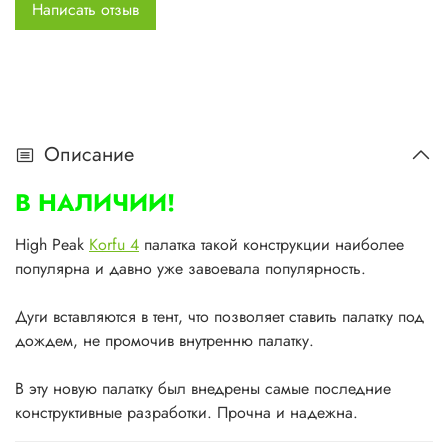
Написать отзыв
Описание
В НАЛИЧИИ!
High Peak
Korfu 4
палатка такой конструкции наиболее
популярна и давно уже завоевала популярность.
Дуги вставляются в тент, что позволяет ставить палатку под
дождем, не промочив внутренню палатку.
В эту новую палатку был внедрены самые последние
конструктивные разработки. Прочна и надежна.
------------------------------
### Task goal
Print the records again exactly, pictures excluded.

### Answer to this problem
Написать отзыв
Описание
В НАЛИЧИИ!
High Peak
Korfu 4
палатка такой конструкции наиболее
популярна и давно уже завоевала популярность.
Дуги вставляются в тент, что позволяет ставить палатку под
дождем, не промочив внутренню палатку.
В эту новую палатку был внедрены самые последние
конструктивные разработки. Прочна и надежна.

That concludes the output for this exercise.